Perasaan ini dapat berkisar dari kondisi mental negatif, misalnya ketidakpuasan
hidup, kecemasan dan sebagainya sampai ke kondisi mental positif, misalnya
realisasi potensi atau aktualisasi diri (Bradburn dalam Ryff & Keyes,1995).
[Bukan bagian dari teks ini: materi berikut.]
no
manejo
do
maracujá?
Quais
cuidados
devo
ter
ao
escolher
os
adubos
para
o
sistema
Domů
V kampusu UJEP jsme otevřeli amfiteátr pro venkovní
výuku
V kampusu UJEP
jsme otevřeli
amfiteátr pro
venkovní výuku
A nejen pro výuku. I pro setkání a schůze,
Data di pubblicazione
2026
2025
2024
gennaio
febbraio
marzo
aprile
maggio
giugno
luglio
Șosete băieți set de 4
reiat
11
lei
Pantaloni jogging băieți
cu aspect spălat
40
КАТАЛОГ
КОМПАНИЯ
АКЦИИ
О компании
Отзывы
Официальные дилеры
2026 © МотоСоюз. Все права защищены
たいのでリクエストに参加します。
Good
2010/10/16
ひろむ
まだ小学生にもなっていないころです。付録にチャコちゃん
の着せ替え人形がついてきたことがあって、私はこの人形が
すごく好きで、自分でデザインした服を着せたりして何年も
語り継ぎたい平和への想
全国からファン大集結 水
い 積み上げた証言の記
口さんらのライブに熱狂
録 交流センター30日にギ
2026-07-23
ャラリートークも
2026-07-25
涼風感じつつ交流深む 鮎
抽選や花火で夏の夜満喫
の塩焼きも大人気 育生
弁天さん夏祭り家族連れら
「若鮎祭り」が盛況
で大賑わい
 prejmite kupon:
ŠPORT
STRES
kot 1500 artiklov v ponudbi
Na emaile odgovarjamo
Ryff (1989) menyebutkan bahwa PWB terdiri dari enam
dimensi, yaitu penerimaan diri (self-acceptance), memiliki hubungan
positif dengan orang lain (positive relations with others), otonomi (autonomy),
penguasaan lingkungan (environmental mastery), tujuan hidup (purpose
in life) dan pertumbuhan pribadi (personal growth). Individu
dikatakan memiliki kesejahteraan psikologis apabila dirinya memiliki penilaian
positif terhadap diri sendiri, mampu bertindak secara otonomi, menguasaim
lingkungannya, memiliki tujuan dan makna hidup, serta mengalami perkembangan
kepribadian (Ryff, 1989).
Berdasarkan
pemaparan di atas, maka peneliti tertarik untuk mengetahui bagaimana gambaran psychological well-being pada gay.